[[ DATASET EXCERPTS, beginning ]]
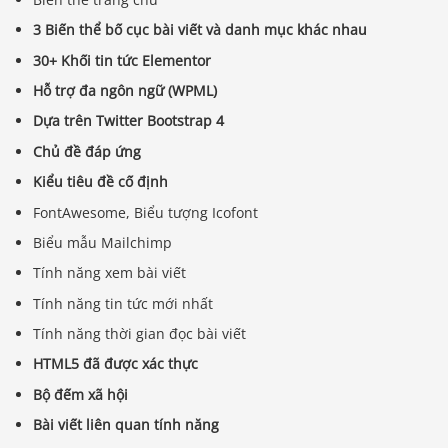
3 Biến thể bố cục bài viết và danh mục khác nhau
30+ Khối tin tức Elementor
Hỗ trợ đa ngôn ngữ (WPML)
Dựa trên Twitter Bootstrap 4
Chủ đề đáp ứng
Kiểu tiêu đề cố định
FontAwesome, Biểu tượng Icofont
Biểu mẫu Mailchimp
Tính năng xem bài viết
Tính năng tin tức mới nhất
Tính năng thời gian đọc bài viết
HTML5 đã được xác thực
Bộ đếm xã hội
Bài viết liên quan tính năng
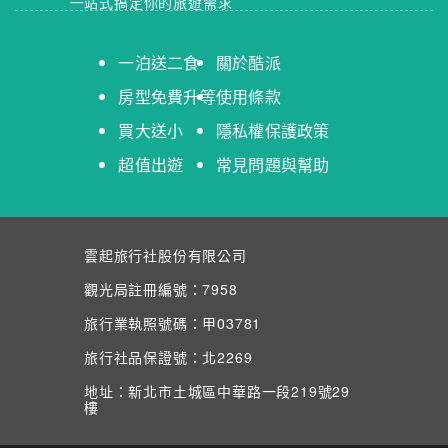
一站式搞定你的旅遊需求
一泊送二食
關於酷派
房型免費升等
使用條款
買大送小
隱私權保護政策
超值出遊
常見問題與幫助
雲起旅行社股份有限公司
觀光局註冊編號：7958
旅行業執照號碼：甲03781
旅行社品保證號：北2269
地址：新北市土城區中華路一段219號29
樓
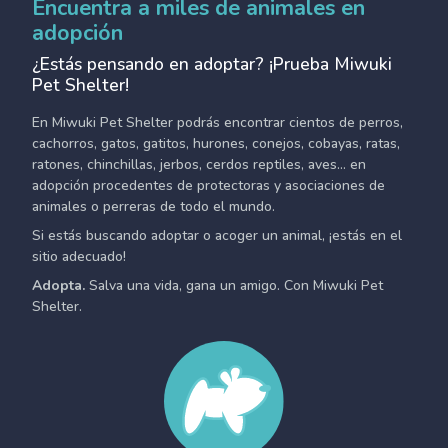
Encuentra a miles de animales en
adopción
¿Estás pensando en adoptar? ¡Prueba Miwuki
Pet Shelter!
En Miwuki Pet Shelter podrás encontrar cientos de perros,
cachorros, gatos, gatitos, hurones, conejos, cobayas, ratas,
ratones, chinchillas, jerbos, cerdos reptiles, aves... en
adopción procedentes de protectoras y asociaciones de
animales o perreras de todo el mundo.
Si estás buscando adoptar o acoger un animal, ¡estás en el
sitio adecuado!
Adopta.
Salva una vida, gana un amigo. Con Miwuki Pet
Shelter.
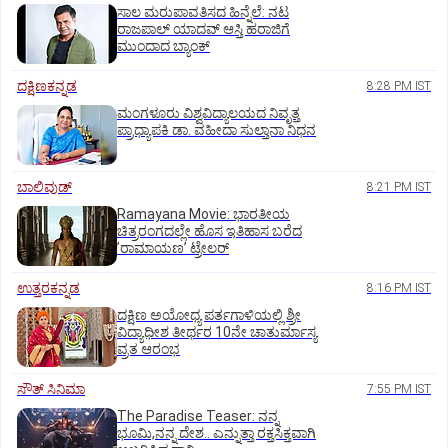
ಸಾಲ ಮರುಪಾವತಿಸದ ಹಿನ್ನೆಲೆ: ನಟ
ರಾಜಪಾಲ್ ಯಾದವ್‌ ಆಸ್ತಿ ಹರಾಜಿಗೆ
ಮುಂದಾದ ಬ್ಯಾಂಕ್
ದಕ್ಷಿಣಕನ್ನಡ
8:28 PM IST
ಮಂಗಳೂರು ವಿಶ್ವವಿದ್ಯಾಲಯದ ನಿವೃತ್ತ
ಪ್ರಾಧ್ಯಾಪಕಿ ಡಾ. ವಹೀದಾ ಸುಲ್ತಾನಾ ನಿಧನ
ಬಾಲಿವುಡ್‌
8:21 PM IST
Ramayana Movie: ಭಾರತೀಯ
ಚಿತ್ರರಂಗದಲ್ಲೇ ಹೊಸ ಇತಿಹಾಸ ಬರೆದ
ʼರಾಮಾಯಣʼ ಟ್ರೇಲರ್
ಉತ್ತರಕನ್ನಡ
8:16 PM IST
ದಕ್ಷಿಣ ಅಯೋಧ್ಯ ಪರ್ತಗಾಳಿಯಲ್ಲಿ ಶ್ರೀ
ವಿದ್ಯಾಧೀಶ ತೀರ್ಥರ 10ನೇ ಚಾತುರ್ಮಾಸ್ಯ
ವ್ರತ ಆರಂಭ
ಸೌತ್‌ ಸಿನಿಮಾ
7:55 PM IST
The Paradise Teaser: ನನ್ನ
ಭೂಮಿ,ನನ್ನ ದೇಶ.. ಎನ್ನುತ್ತಾ ರಕ್ತಸಿಕ್ತವಾಗಿ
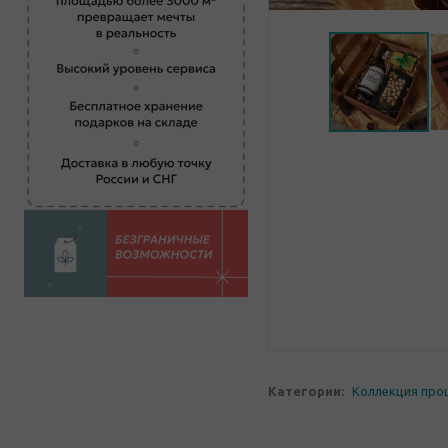
Категории:
Коллекция про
[[ DATASET EXCERPTS, end ]]
WHAT YOU HAVE TO DO:
Going back over the entries above, copy word for word every line from the one that has "Dựa trên Twitter Bootstrap 4" on through the one that has "Bài viết liên quan tính năng".

TASK SOLUTION:
Dựa trên Twitter Bootstrap 4
Chủ đề đáp ứng
Kiểu tiêu đề cố định
FontAwesome, Biểu tượng Icofont
Biểu mẫu Mailchimp
Tính năng xem bài viết
Tính năng tin tức mới nhất
Tính năng thời gian đọc bài viết
HTML5 đã được xác thực
Bộ đếm xã hội
Bài viết liên quan tính năng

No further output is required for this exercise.